- Opening Delimiter -

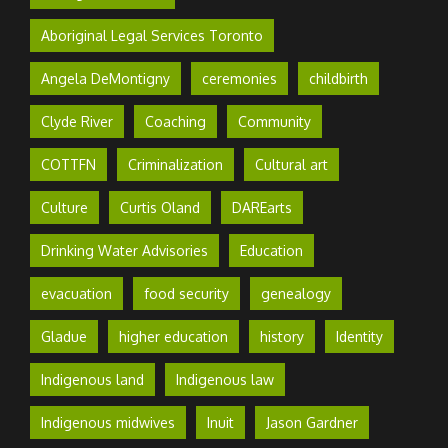
Aboriginal Legal Services Toronto
Angela DeMontigny
ceremonies
childbirth
Clyde River
Coaching
Community
COTTFN
Criminalization
Cultural art
Culture
Curtis Oland
DAREarts
Drinking Water Advisories
Education
evacuation
food security
genealogy
Gladue
higher education
history
Identity
Indigenous land
Indigenous law
Indigenous midwives
Inuit
Jason Gardner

- Closing Delimiter -

- _DESCRIPTION OF THE TASK_: Write out all of the records above. Keep them exact and leave out the pictures.

- _TASK ANSWER_:
Aboriginal Legal Services Toronto
Angela DeMontigny
ceremonies
childbirth
Clyde River
Coaching
Community
COTTFN
Criminalization
Cultural art
Culture
Curtis Oland
DAREarts
Drinking Water Advisories
Education
evacuation
food security
genealogy
Gladue
higher education
history
Identity
Indigenous land
Indigenous law
Indigenous midwives
Inuit
Jason Gardner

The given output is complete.